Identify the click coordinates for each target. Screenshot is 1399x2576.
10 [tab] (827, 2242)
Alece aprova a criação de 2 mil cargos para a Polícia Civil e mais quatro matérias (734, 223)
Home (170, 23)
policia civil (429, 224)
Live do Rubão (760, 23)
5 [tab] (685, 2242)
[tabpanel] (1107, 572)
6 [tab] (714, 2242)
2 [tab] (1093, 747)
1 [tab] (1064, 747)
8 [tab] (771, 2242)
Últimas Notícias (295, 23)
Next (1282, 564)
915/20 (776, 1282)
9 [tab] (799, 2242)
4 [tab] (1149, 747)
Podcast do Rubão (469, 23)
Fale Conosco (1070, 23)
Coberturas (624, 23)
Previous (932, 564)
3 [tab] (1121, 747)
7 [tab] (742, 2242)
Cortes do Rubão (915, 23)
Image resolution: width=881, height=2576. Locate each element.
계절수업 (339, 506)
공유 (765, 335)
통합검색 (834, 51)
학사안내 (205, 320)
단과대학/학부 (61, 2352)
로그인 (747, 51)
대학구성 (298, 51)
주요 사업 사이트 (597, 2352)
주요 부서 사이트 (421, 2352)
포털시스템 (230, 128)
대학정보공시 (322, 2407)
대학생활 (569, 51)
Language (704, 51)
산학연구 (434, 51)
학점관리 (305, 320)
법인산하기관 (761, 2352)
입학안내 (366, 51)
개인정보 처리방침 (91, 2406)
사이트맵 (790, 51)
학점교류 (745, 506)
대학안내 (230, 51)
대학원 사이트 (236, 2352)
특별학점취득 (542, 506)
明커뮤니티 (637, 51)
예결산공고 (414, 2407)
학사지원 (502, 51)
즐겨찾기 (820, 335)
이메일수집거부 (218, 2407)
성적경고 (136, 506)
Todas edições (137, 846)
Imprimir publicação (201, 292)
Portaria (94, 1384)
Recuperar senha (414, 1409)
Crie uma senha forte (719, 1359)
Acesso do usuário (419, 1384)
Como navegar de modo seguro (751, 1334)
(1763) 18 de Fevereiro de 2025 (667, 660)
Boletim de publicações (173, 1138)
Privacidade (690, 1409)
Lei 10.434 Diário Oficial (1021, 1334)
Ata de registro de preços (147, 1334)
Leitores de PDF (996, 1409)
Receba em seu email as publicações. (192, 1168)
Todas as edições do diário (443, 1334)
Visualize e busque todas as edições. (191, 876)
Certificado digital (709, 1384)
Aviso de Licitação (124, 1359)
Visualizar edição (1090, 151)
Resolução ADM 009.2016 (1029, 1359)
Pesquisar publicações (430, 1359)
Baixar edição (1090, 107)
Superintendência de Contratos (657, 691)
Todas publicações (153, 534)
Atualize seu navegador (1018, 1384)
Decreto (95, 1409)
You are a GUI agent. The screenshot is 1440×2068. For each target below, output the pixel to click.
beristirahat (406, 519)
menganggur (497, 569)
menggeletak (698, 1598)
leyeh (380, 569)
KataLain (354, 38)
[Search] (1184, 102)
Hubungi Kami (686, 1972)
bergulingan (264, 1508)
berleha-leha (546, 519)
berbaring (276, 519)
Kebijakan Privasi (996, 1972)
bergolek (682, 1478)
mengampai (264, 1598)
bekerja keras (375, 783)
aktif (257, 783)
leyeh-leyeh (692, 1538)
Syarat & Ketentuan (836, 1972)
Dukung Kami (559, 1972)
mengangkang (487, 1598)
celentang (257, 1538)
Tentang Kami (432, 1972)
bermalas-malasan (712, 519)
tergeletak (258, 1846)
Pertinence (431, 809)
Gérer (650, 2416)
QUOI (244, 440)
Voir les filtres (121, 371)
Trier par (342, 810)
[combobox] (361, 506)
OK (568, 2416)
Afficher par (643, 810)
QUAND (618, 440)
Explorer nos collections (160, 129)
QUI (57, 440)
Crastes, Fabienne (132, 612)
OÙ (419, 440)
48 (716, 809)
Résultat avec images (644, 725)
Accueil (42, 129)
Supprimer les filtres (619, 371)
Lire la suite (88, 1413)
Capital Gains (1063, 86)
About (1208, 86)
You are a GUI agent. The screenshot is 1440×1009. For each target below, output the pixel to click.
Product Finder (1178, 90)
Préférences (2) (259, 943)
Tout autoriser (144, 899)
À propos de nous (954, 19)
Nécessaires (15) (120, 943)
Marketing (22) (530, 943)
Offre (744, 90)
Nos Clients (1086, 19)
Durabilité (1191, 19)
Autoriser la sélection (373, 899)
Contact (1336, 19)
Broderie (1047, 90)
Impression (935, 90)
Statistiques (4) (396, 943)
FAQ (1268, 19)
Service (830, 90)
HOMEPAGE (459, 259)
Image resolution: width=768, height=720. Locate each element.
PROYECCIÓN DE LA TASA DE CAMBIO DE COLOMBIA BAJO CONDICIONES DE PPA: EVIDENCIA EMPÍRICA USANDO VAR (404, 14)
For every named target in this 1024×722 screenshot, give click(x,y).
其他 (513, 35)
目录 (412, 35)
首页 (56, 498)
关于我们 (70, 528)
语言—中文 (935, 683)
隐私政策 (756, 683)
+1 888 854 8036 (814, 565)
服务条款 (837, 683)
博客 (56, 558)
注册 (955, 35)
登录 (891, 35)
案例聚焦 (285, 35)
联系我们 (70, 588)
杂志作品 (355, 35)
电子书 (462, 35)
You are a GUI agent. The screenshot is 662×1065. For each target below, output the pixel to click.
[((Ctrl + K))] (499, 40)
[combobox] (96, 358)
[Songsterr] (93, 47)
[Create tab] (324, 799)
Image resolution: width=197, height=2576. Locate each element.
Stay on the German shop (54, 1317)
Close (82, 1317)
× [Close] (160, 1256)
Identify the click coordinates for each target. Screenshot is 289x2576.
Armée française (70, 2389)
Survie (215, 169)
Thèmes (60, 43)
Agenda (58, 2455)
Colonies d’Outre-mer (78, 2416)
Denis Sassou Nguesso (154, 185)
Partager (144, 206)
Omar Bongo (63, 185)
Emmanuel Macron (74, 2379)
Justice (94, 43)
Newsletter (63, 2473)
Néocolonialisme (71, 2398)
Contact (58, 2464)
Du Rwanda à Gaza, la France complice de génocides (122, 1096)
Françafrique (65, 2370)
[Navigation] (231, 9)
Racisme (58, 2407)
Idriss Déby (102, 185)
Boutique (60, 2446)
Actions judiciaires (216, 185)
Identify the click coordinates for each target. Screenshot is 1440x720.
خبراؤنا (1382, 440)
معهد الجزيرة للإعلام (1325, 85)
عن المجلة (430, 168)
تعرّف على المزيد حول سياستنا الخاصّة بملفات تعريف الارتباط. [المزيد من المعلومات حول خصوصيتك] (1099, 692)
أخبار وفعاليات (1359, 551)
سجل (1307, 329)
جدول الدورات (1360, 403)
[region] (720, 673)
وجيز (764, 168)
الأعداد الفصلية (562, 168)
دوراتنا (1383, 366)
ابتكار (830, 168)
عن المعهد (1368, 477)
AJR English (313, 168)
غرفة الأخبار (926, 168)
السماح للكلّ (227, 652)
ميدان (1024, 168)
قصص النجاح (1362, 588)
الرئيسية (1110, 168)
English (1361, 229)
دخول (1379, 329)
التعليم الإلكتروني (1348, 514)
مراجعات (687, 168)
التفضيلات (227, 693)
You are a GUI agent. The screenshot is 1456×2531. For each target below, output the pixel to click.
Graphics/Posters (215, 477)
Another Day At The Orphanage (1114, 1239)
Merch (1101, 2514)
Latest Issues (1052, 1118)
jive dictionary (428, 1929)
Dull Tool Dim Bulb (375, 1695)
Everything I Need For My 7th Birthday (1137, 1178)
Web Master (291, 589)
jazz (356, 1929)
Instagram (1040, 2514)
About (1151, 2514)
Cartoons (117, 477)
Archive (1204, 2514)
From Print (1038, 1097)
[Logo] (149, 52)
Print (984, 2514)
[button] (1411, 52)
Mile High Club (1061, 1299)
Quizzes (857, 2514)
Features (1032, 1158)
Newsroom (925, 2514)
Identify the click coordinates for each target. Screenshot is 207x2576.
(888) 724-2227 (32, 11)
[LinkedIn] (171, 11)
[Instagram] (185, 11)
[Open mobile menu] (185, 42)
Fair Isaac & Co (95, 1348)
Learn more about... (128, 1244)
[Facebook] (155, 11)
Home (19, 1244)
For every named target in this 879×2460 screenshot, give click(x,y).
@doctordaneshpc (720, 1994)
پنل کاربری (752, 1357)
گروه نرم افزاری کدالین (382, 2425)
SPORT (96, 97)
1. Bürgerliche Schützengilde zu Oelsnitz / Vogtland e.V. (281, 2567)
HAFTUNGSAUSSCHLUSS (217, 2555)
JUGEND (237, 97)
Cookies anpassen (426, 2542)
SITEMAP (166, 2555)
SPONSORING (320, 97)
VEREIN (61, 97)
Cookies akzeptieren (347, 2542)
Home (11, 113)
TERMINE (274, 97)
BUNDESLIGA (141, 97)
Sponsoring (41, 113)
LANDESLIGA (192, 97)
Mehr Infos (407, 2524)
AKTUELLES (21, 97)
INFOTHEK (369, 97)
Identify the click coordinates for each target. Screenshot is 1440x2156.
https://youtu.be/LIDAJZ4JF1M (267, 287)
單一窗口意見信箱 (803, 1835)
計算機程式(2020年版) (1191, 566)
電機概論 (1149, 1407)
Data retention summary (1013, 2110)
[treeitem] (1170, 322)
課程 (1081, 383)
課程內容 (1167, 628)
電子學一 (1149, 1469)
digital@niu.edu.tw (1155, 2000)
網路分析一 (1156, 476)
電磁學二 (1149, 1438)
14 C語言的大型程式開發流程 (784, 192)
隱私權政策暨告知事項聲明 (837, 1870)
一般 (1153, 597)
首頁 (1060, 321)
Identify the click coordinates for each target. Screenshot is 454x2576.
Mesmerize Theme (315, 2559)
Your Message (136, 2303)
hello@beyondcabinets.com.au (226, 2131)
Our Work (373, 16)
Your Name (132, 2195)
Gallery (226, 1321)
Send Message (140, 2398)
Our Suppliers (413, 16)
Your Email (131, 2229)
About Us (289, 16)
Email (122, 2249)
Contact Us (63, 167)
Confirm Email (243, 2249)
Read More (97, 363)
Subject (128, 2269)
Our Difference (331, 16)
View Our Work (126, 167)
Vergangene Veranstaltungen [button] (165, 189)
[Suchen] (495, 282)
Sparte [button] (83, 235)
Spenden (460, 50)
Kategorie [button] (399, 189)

==================================================

** Task item **
All lines in the listing above that contain "filtres" should be shown.

** Final answer **
Voir les filtres (121, 371)
Supprimer les filtres (619, 371)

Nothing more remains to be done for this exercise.